This month, reports emerged that the NFL is considering moving point-after-touchdown attempts out to 43 yards, more than doubling the current PAT distance. The proposal set off a round of teeth-gnashing. In 2013, kickers made 99.6 percent of extra-point attempts — what would the NFL do without such gimmes? What would coaches do if games could be won or lost because of one missed PAT?
That’s the entire point. Putting aside the fact that kickers made 83 percent of 43-yard field-goal attempts last year — it’s a fairly routine kick — the proposed change isn’t meant to, say, make kickers MVP candidates (Seriously, what?). It’s meant to compel coaches to go for more two-point conversions.

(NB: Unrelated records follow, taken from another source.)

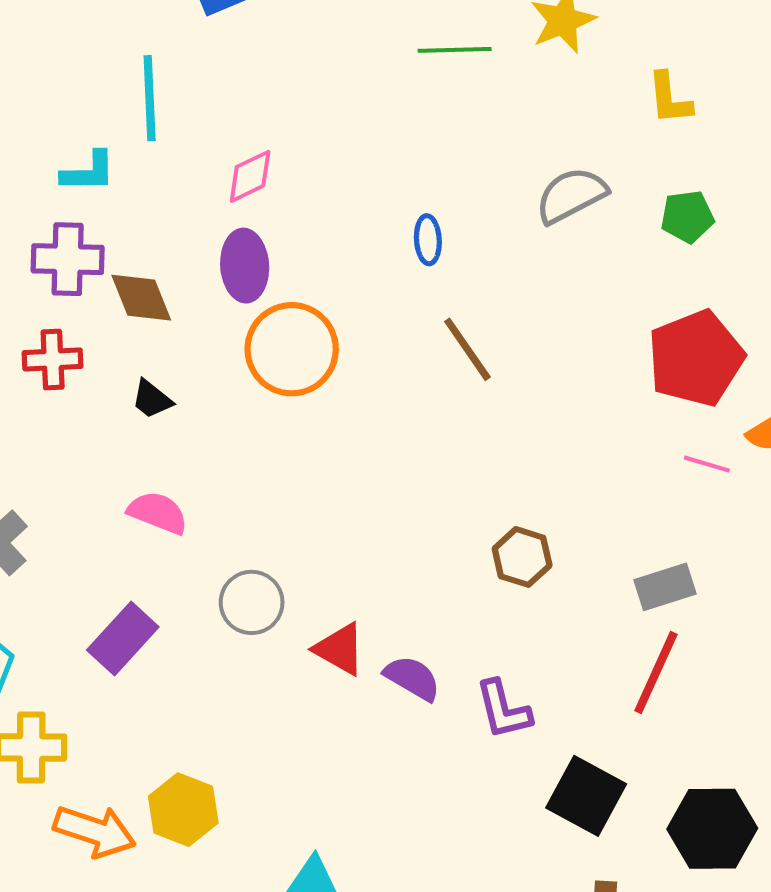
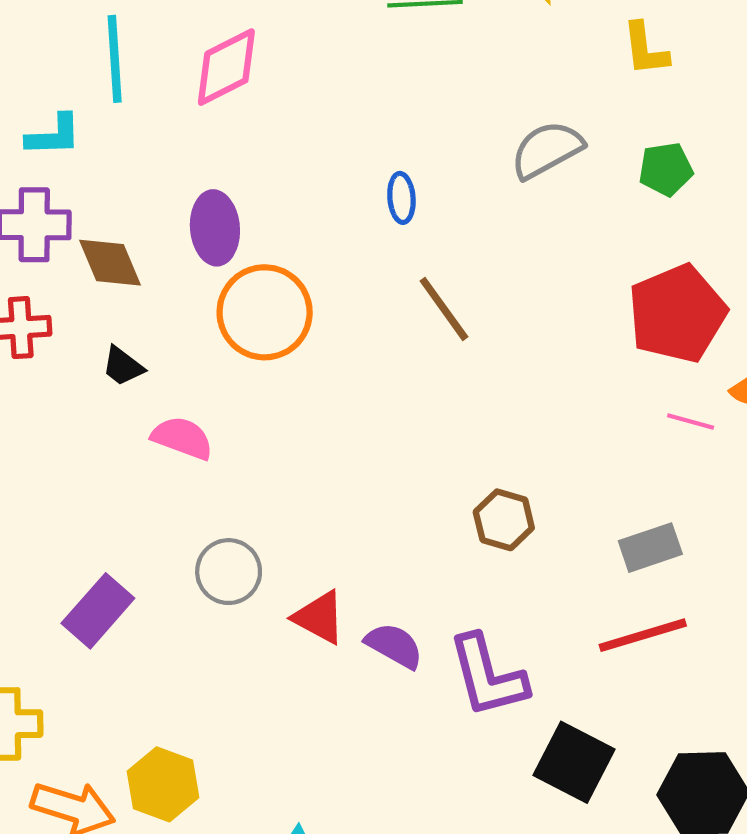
pink diamond: (250, 176) -> (226, 67), moved, size x1.4
pink semicircle: (158, 513) -> (182, 438), moved
red line: (656, 673) -> (643, 635), turned 50
purple L-shape: (503, 710) -> (488, 676), size x1.4

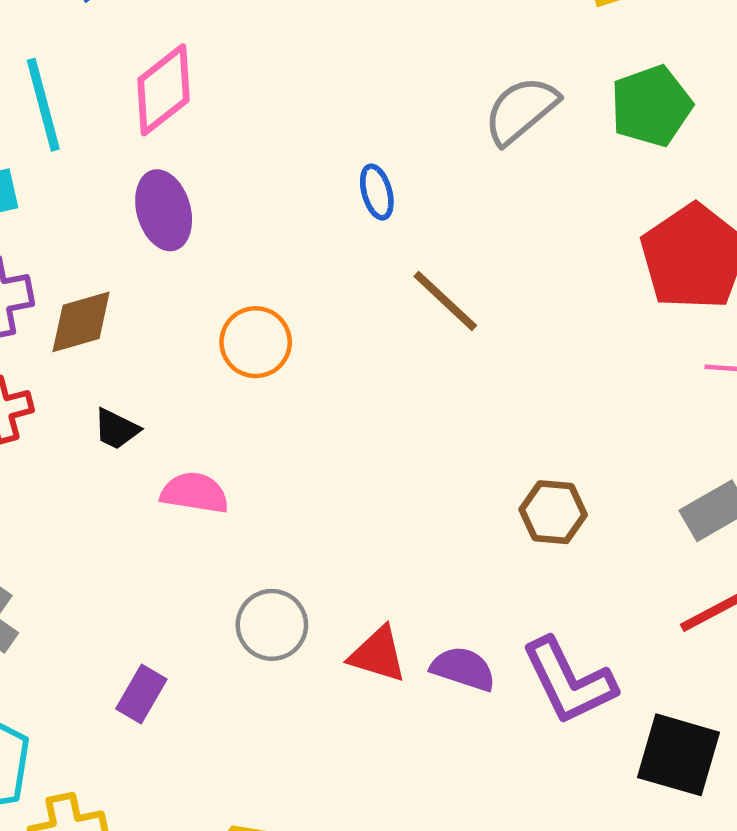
green pentagon: (666, 169) -> (651, 106), size x1.4
purple ellipse: (215, 228) -> (164, 210), moved
brown diamond: (110, 263) -> (81, 322), turned -72
orange circle: (265, 312) -> (256, 342), size x0.7
purple rectangle: (98, 611) -> (141, 694), size x0.7

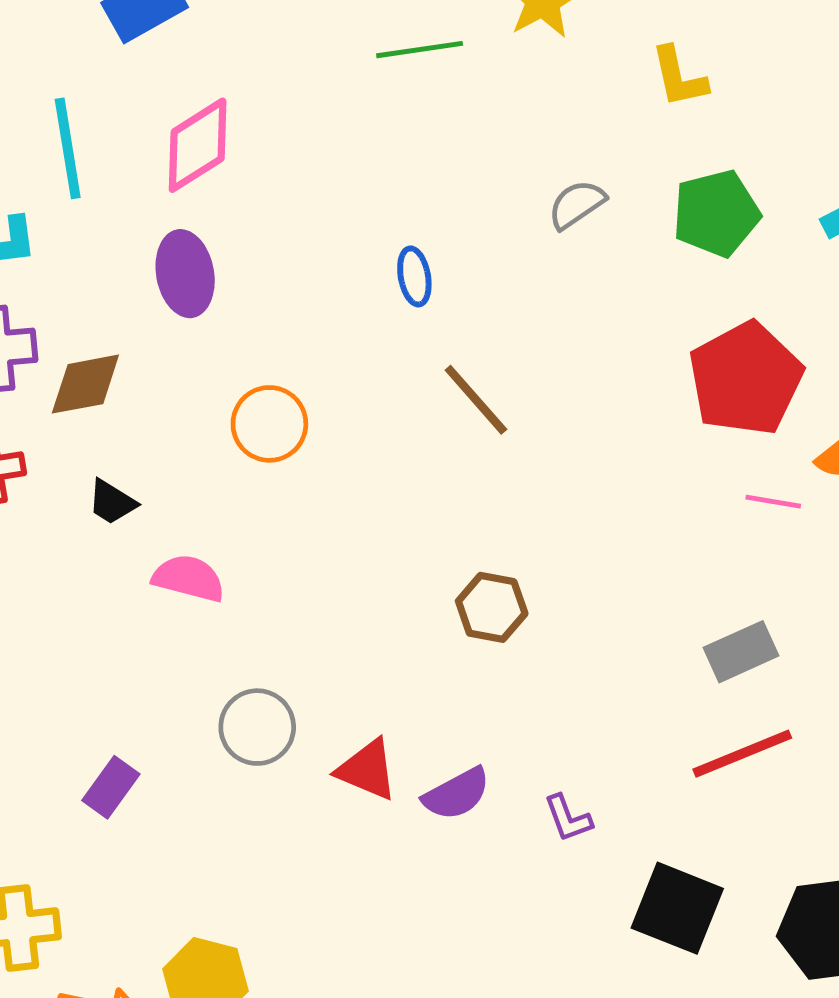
gray semicircle: (521, 110) -> (577, 204), size x0.7
brown hexagon: (553, 512) -> (492, 607), moved
purple semicircle: (463, 669) -> (457, 794), turned 128
purple L-shape: (569, 681) -> (568, 818), size x0.5

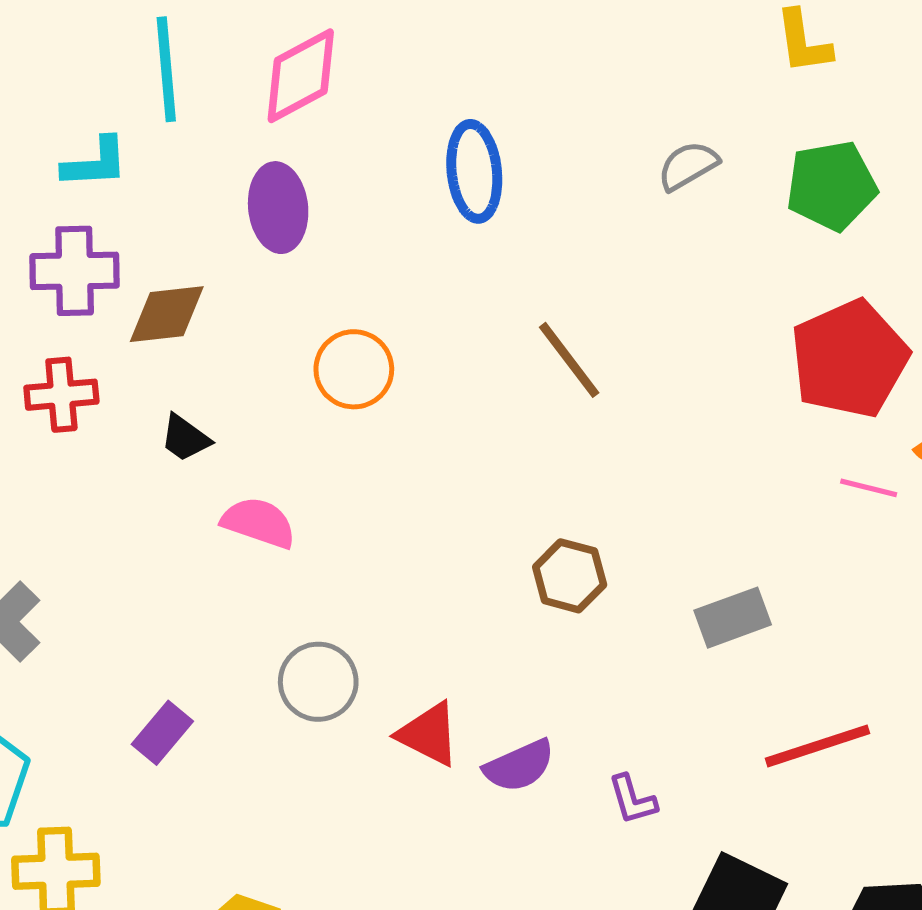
blue ellipse: (414, 276) -> (474, 171), moved, size x1.6
gray rectangle: (741, 652) -> (733, 618), moved

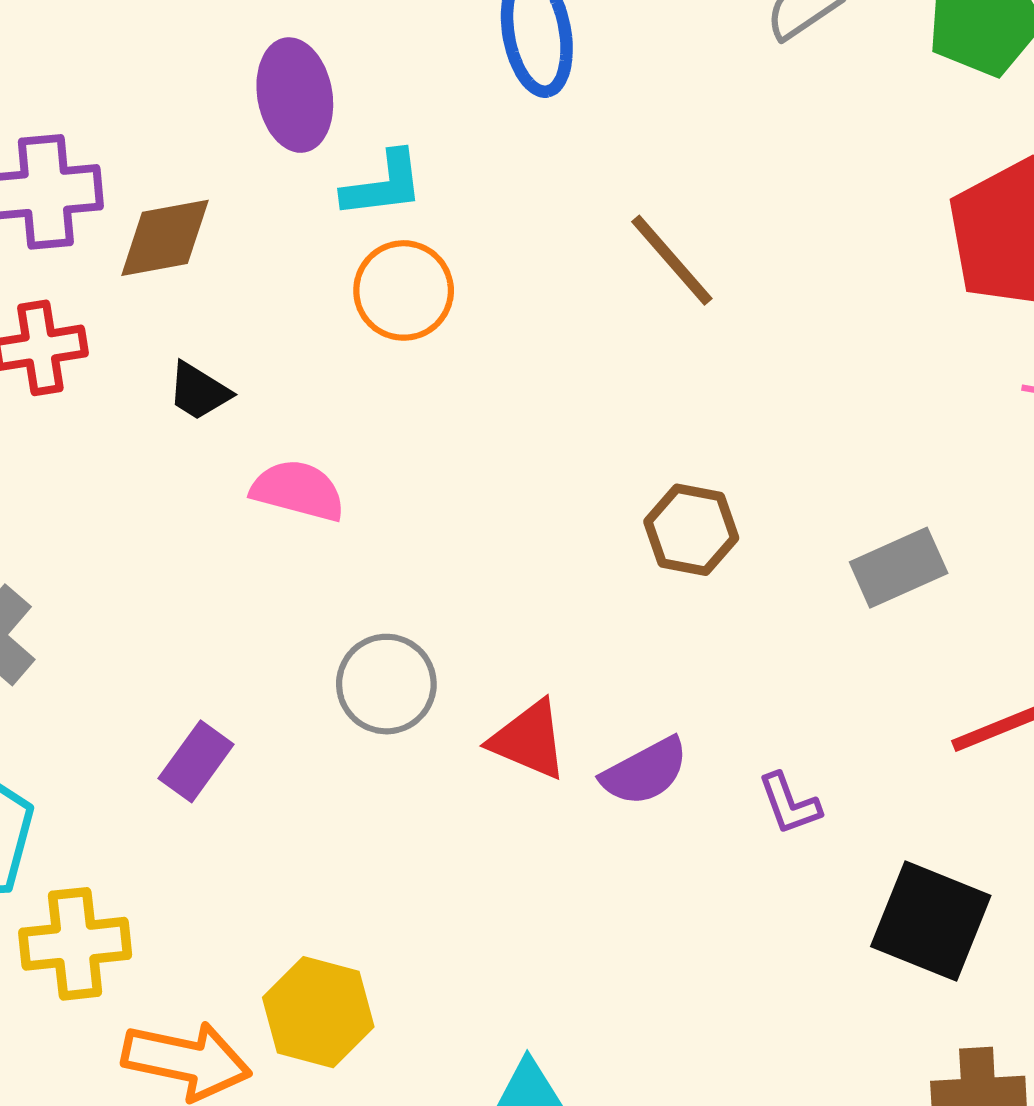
cyan L-shape: (95, 163) -> (383, 185), moved

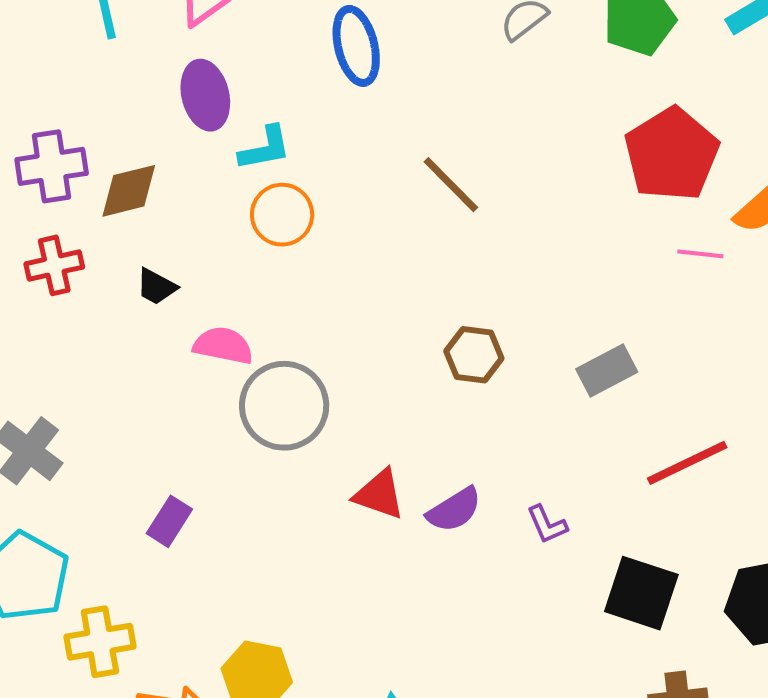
gray circle: (386, 684) -> (284, 406), moved, size x1.4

Teams convert about half of their two-point tries. So, over the long haul, coaches should be relatively indifferent between going for two or kicking a PAT. Over many attempts, both options have about the same expected payoff. Still, coaches clearly prefer to kick. In 2013 teams attempted 1,267 PATs and just 69 two-point conversions.
But if the probability of getting that single point shifts from almost 100 percent to just 83 percent, the after-touchdown calculus shifts significantly. A coach would either have to desperately need one point — but not two — in a specific scenario, or he would have to think his team had less than a 41.5 percent probability of converting a two-point try.
The rule change would virtually mandate more optimal behavior from NFL coaches. Strategic innovations in sports tend to come from the bottom up. A rogue team goes out on a limb, and, if successful, other squads adopt the tactic. Suddenly, we see game-changing results — for example, after the 1998 Minnesota Vikings and the 1999 St. Louis Rams lit up opponents with pass-heavy offenses, other teams quickly followed suit.
It’s rarer to find situations where the league office incentivizes a strategy that the numbers say is being underused. The range of conditions under which it makes sense to not go for two would shrink dramatically if the PAT were moved out to 43 yards. That’s exactly what NFL Commissioner Roger Goodell wants. Less kicking means more action, and that means better TV.